If you want to create a closure that omits naming its arguments, why not just do something like |..| _ + 3? Creating some alien prefix or bracket undermines the whole point of trying to simplify closure expressions.

3 Likes

But most of these simple closures only have one argument, so that doesn't make it shorter?

Also, a general downfall of all the "each _ is a separate closure parameter" proposals is that quite often, especially with iterators, you work with a n-tuple instead of n individual arguments which is impossible with the shorthand (_.0 + _.1 would not work).

1 Like

C trigraphs: ??( _ + 3 ??). (No, I'm not seriously suggesting this.)

2 Likes

To be clear, I am mostly okay with the existing closure syntax, and my original post was tongue-in-cheek. But there is one thing I genuinely don't like about the existing closure syntax: the lack of an explicit ending delimiter for single-expression closures. If not for the obvious problems with using non-ASCII punctuation, I would call ⟦ x, y | x + y ⟧ an unambiguous improvement on | x, y | x + y just because of that.

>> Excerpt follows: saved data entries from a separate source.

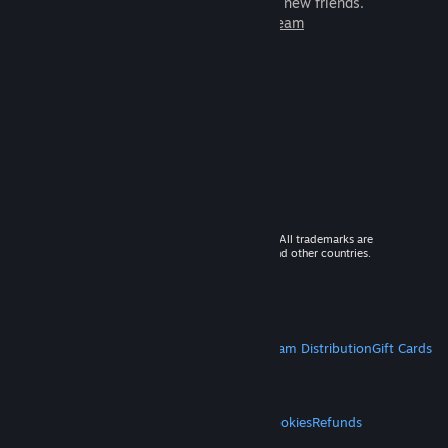
games to play with millions of new friends.
Learn more about Steam
© 2026 Valve Corporation. All rights reserved. All trademarks are
property of their respective owners in the US and other countries.
VAT included in all prices where applicable.
Get Mobile Apps
STEAM
About Steam
Steam SSA
Steamworks
Steam Distribution
Gift Cards
VALVE
About Valve
Jobs
Hardware
Recycling
LEGAL
Privacy
Accessibility
Notices & Policies
Cookies
Refunds
MORE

And explicit delimiters also solve the problem raised upthread about not knowing where a placeholder-based closure ends, so hey.

2 Likes

You can optionally use {} as a delimiter if you want/it's unclear, though, right?

|x, y| { x + y }
3 Likes

Rustfmt will eat those, although it won't eat

{ |x, y| x + y }
1 Like

Why are numbers better than letters? I.e., why would

`{ `1 + `2/`1 }

be better than

|x, y| x + y/x

?

The point here isn't to come of with a new syntax. The point is to come up with a better syntax (for something that, IMO, is already very neat and succinct.)

5 Likes

I could be wrong about this, but given the constrains the Rust language is under (in this case specifically making the semantics of a given piece of code obvious in a local context), I'd say that the current closure syntax is either some kind of (local) optimum, or quite close to it.

The various suggestions I've seen here suffer from various issues:

  1. Syntax unsupported by the parser. It could be added but then the issue becomes that we might as well stick with the current syntax
  2. _-based syntax suffers from ambiguous scoping rules, and using them in macros would be a potent recipe for bugs i.e. those 2 language features would not compose well.
  3. None of these options I've seen is all that much shorter than the current closure syntax. Combined with the previous issues it raises the question of whether it's worth spending engineering effort on when something like GATs, full const generics (or, dare to dream, full-blown dependent typing) or other language-based features would yield a much better ROI. This matters because even though volunteers are joining the Rust community, especially the resources available to the language team is still quite limited from what I can see. And this makes sense, working on the language part of Rust isn't exactly low-hanging fruit and requires quite a bit of expertise.
11 Likes